Economic science has extensively studied the creative power of individuals and social groups, but it has largely ignored the destructive power of economic agents. This highly original book redresses the balance and, for the first time, looks at how much an agent can destroy. Destructive power is conceptualised in a unique way, covering all types of deliberate (violent and non-violent) social conflict behaviour. The theoretical arguments in the book are skilfully linked to burning political issues of our time such as the 9/11 terrorist attacks and the Second Gulf War.
The author embraces destructive power in its two different functions, namely appropriative and rule-producing, the latter having been entirely neglected in classical and neo-classical approaches.

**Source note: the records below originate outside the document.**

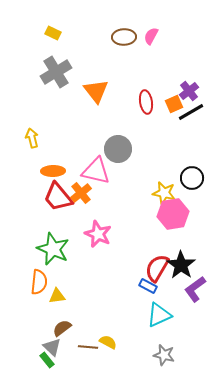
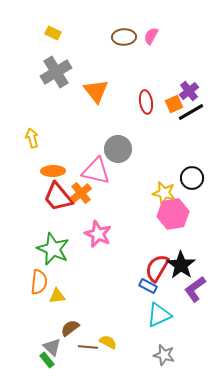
brown semicircle: moved 8 px right
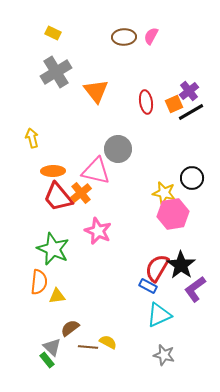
pink star: moved 3 px up
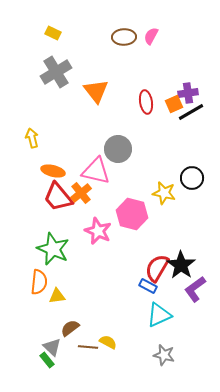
purple cross: moved 1 px left, 2 px down; rotated 30 degrees clockwise
orange ellipse: rotated 15 degrees clockwise
pink hexagon: moved 41 px left; rotated 24 degrees clockwise
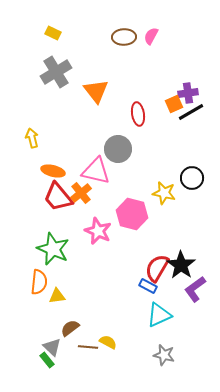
red ellipse: moved 8 px left, 12 px down
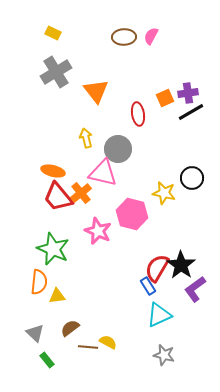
orange square: moved 9 px left, 6 px up
yellow arrow: moved 54 px right
pink triangle: moved 7 px right, 2 px down
blue rectangle: rotated 30 degrees clockwise
gray triangle: moved 17 px left, 14 px up
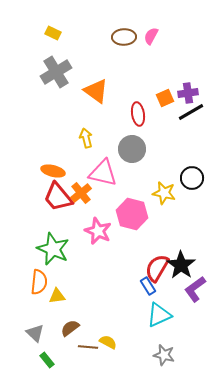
orange triangle: rotated 16 degrees counterclockwise
gray circle: moved 14 px right
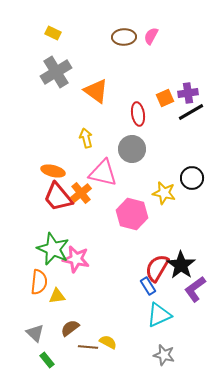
pink star: moved 22 px left, 28 px down; rotated 12 degrees counterclockwise
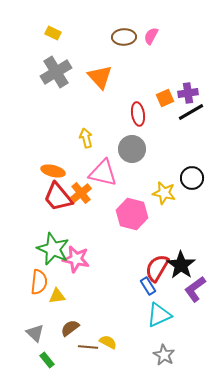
orange triangle: moved 4 px right, 14 px up; rotated 12 degrees clockwise
gray star: rotated 15 degrees clockwise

The focus of the book is to integrate both these functions of destructive power into the political economy discourse. In doing so, the author offers an original interpretation of social development in terms of a combination of three different types of power: creative (economic), destructive and moral. Destructive power is therefore studied within the scope of collective action and not just as an irrational, abnormal or critical reaction. Throughout the book, the author illustrates many relevant and thought-provoking examples of man’s destructive nature including civil war, military confrontation, guerrilla warfare, terrorism, revolution, strikes, sovereignty, public security and suicide.
This fascinating book offers a challenging new agenda for understanding conflict theory and measuring the ‘value’ of destructive power. It will appeal to a broad and varied readership from a range of disciplines across the social sciences including economics, politics, sociology, history and psychology.